Tak lama mereka pun tiba di destinasi. Di depan salah satu toko pakaian yang paling besar di distrik itu.

Masih dengan menggandeng tangan Sai, Ino lekas membawanya masuk ke dalam. Aroma fabrik-fabrik yang masih baru bercampur aroma pendingin ruangan menyambut indra penciuman begitu kaki mereka telah menjejakan diri.

Maka disinilah. Petualangan mereka pun resmi dimulai.

Seperti biasa, Ino akan menghabiskan waktu cukup lama untuk memilah-milah. Terlebih ini adalah event yang cukup besar, jadi ia benar-benar dalam mode bersungguh-sungguh untuk 'perang', mencari manakah outfit yang paling pas untuk dikenakannya nanti.

Sai dengan setia menemani di sisinya. Ino juga akan sesekali meminta pendapatnya mengenai apakah kiranya pakaian-pakaian itu cocok untuk melekat di tubuhnya atau tidak.

Ino tentu tak meragukan selera Sai. Pria itu walau tak terlalu paham fashion, namun ia punya mata yang bagus dalam menilai keestetikaan. Dasarnya seniman, Sai tahu bagaimana mepadu-padankan komposisi warna dengan baik.

Sai menemani saja dengan sabar. Tak mengeluh atau apa ketika mereka harus melewati satu demi satu segmen pakaian dan aksesoris wanita. Mengingat Ino memang sudah berencana dan bertekad membeli outfit dari ujung kepala hingga ujung kaki. Dari ikat rambut hingga sepasang sepatu yang akan melengkapi.

Ino berkali-kali bolak-balik masuk ke changing room untuk mencoba. Dan Sai yang memilih mendudukan diri di salah satu sofa yang tersedia di butik itu, akan memberikan komentar sejujur-jujurnya ketika diminta Ino menilai pakaian yang ia perlihatkan.

Butuh beberapa puluh set untuk dicoba sampai akhirnya Ino menjatuhkan pilihan.

Tema warna yang ia pilih untuk pakaian pestanya kali ini adalah parpaduan warna ungu dan magenta. Mempertimbangkan wedding theme yang Hinata bilang akan dihias oleh dominasi warna lavender.

Ino memilih untuk pergi dengan setelan formal. Atasan princess line top berkerah warna shade periwinkle, dipadukan dengan tube skirt violet. Aksesoris yang ia pilih untuk menemani adalah ikat rambut—scrunchie berbulu warna magenta, dipercantik dengan gelang-gelang warna serupa. Perfect.
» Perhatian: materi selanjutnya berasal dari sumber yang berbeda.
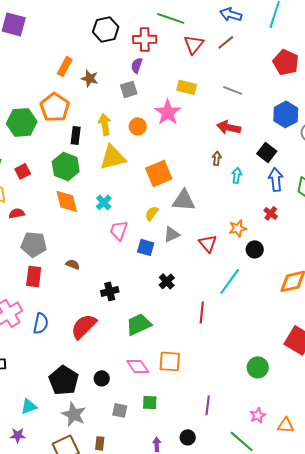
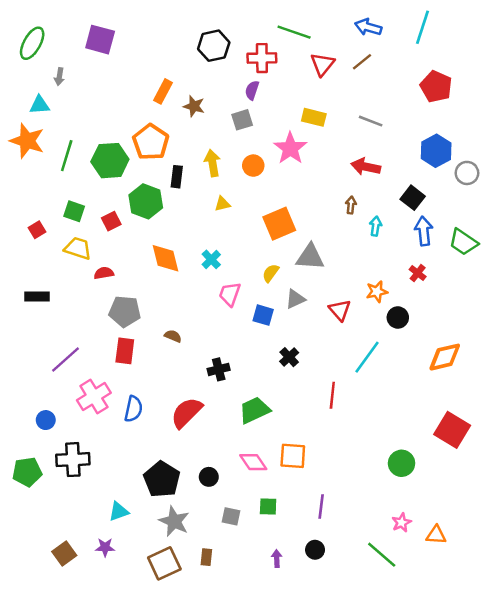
yellow triangle: (113, 157) -> (222, 204), size x0.5
green hexagon: (66, 166) -> (146, 201), moved
purple line: (208, 405) -> (321, 507), moved

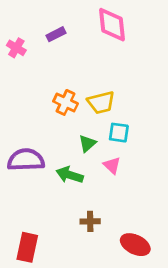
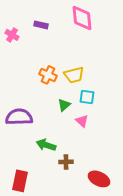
purple rectangle: (56, 34) -> (41, 25), turned 40
green arrow: (70, 175) -> (46, 145), moved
Menyadari Ino yang telah selesai menentukan outfitnya dan memasukannya ke tas belanja, Sai yang sejak tadi duduk santai di sofa—ia bahkan sempat berhasil membuat satu sketsa di buku yang selalu ia bawa kemana-mana—akhirnya bangkit berdiri, berpikir bahwa ini adalah akhir dari sesi belanja mereka hari itu.

Namun dugaannya salah besar.

Karena begitu Ino meraih uluran tangannya, tubuhnya justru kembali diseret masuk lebih dalam, alih-alih menuju ke arah kasir untuk membayar.

Mereka berjalan meninggalkan zona pakaian wanita, dan sekarang telah masuk ke zona pakaian pria.

Kening Sai berkerut semakin dalam, seiring dengan tubuh keduanya yang semakin masuk ke pusat ruangan butik.

Muda mudi itu lantas berhenti di seksi pakaian formal pria. Kemeja dan jas-jas digantung rapi di stand hanger yang berdiri. Beberapa diantaranya di-display dalam rak kaca terbuka. Di sisi selatan, terdapat sebuah etalase panjang terbuat dari kaca yang memajang berbagai macam aksesoris pria dengan dominasi warna-warna gelap. Tampak kontras dengan yang berada di zona wanita.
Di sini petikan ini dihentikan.